The three-day chart of Dogecoin, which trades on Binance, shows a complex structure that hints at the application of Elliott Wave Theory. This theory predicts price movements based on investor psychology and momentum. The chart shows the end of the correction phase and the beginning of a potentially strong uptrend.
The Elliott Wave pattern points out several key phases. Wave 1 started from below the base level of $0.08 and peaked at $0.2196. Subsequently, a corrective phase of an A-B-C pattern occurs, with wave A falling to $0.1189, wave B rising to $0.17, and wave C falling significantly, completing wave 2.
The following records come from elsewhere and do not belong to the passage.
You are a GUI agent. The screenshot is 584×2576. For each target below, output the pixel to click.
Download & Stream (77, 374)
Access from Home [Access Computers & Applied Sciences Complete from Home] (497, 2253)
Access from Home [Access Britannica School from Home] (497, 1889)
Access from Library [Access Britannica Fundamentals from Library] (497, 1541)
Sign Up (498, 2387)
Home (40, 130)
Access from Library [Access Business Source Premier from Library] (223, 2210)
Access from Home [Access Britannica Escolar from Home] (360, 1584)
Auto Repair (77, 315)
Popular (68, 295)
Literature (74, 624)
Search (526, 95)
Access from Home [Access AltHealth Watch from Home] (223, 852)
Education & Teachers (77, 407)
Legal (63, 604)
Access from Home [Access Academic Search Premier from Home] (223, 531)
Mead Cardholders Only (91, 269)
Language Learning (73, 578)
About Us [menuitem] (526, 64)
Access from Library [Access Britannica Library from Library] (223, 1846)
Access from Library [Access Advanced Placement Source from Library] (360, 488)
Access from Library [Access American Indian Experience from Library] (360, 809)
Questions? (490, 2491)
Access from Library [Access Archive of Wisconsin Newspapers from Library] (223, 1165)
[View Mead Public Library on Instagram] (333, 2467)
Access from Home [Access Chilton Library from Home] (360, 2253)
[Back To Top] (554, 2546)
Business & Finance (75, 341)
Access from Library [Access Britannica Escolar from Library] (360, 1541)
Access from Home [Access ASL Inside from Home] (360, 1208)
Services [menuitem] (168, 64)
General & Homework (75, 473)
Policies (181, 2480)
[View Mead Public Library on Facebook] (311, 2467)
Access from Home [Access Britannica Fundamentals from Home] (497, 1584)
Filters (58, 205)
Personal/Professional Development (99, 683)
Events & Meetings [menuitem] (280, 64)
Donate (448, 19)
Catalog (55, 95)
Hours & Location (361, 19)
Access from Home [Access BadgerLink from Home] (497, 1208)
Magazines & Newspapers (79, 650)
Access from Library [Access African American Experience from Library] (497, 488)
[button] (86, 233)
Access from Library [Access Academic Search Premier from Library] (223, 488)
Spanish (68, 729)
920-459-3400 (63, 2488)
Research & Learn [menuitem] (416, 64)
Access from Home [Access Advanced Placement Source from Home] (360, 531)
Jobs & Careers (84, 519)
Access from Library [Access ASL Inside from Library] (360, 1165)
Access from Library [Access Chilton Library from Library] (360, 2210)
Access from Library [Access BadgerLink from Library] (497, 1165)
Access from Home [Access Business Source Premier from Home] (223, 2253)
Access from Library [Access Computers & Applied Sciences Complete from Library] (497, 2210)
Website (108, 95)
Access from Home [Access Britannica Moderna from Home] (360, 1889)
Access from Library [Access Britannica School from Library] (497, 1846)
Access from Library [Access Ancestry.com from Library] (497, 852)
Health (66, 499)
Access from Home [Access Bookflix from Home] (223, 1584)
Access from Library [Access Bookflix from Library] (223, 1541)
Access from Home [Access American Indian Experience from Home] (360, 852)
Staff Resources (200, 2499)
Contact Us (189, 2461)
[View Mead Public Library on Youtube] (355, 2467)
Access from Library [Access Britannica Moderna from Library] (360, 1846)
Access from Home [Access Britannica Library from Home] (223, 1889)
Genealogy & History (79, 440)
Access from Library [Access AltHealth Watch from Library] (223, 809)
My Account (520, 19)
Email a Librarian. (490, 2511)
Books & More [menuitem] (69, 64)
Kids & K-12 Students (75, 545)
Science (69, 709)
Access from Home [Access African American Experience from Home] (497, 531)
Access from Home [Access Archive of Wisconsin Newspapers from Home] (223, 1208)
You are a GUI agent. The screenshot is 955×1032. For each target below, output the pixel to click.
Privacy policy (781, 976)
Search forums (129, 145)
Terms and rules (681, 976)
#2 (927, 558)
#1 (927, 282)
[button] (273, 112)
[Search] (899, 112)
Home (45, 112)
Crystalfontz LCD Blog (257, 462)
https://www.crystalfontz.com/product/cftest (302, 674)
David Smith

Big Mike predicts that wave 2 may push the price of Dogecoin as low as $0.1032 before wave 3 begins. The Fibonacci Retracement tool identifies the 0.618 Fibonacci level at $0.2196 as a strong resistance point where future price reversals could occur.
The analysis also identifies potential long-term resistance at the 1, 1.414 and 1.618 Fibonacci extension levels at $0.3208, $0.4839 and $0.5925 respectively. These levels could play a key role if Wave 3 unfolds.
The third wave in the Elliott Wave Theory is typically the most dynamic and broad, which means DOGE has huge bullish potential. Big Mike speculates that Wave 3 could be close to the 1.414 Fibonacci extension level. A potential wave 4 could retrace to $0.3208, while wave 5 could push the price of Dogecoin to $0.6723, which would be equivalent to a 440% increase from current levels.
Currently, the RSI is below 50, indicating a neutral stance on DOGE, with potential for upside as market sentiment turns to buy. The MACD is approaching a bullish crossover, which typically signals an increase in bullish momentum, potentially validating the start of an expected strong uptrend.